> _What the task asks_
From the line containing "T3 or fiber" onward to the last line of the data below, copy each line exactly and add nothing.

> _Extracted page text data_
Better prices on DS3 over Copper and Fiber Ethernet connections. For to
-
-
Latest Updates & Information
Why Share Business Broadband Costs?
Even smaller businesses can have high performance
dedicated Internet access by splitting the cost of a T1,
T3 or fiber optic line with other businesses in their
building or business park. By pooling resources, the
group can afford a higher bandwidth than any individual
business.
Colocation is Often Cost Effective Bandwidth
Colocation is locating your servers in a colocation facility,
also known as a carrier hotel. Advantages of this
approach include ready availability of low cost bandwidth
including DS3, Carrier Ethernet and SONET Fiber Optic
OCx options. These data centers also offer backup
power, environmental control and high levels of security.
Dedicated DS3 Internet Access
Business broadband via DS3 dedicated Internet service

> _Solution_
T3 or fiber optic line with other businesses in their
building or business park. By pooling resources, the
group can afford a higher bandwidth than any individual
business.
Colocation is Often Cost Effective Bandwidth
Colocation is locating your servers in a colocation facility,
also known as a carrier hotel. Advantages of this
approach include ready availability of low cost bandwidth
including DS3, Carrier Ethernet and SONET Fiber Optic
OCx options. These data centers also offer backup
power, environmental control and high levels of security.
Dedicated DS3 Internet Access
Business broadband via DS3 dedicated Internet service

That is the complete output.